▸ Records supplied:
——

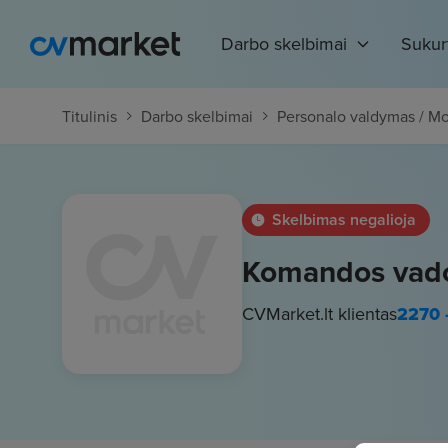
Darbo skelbimai
Sukur
Titulinis
Darbo skelbimai
Personalo valdymas / M
Skelbimas negalioja
Komandos vadov
CVMarket.lt klientas
2270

——

▸ To do:
Copy each line above exactly. Images do not belong in the copy.

▸ Response to the exercise:
Darbo skelbimai
Sukur
Titulinis
Darbo skelbimai
Personalo valdymas / M
Skelbimas negalioja
Komandos vadov
CVMarket.lt klientas
2270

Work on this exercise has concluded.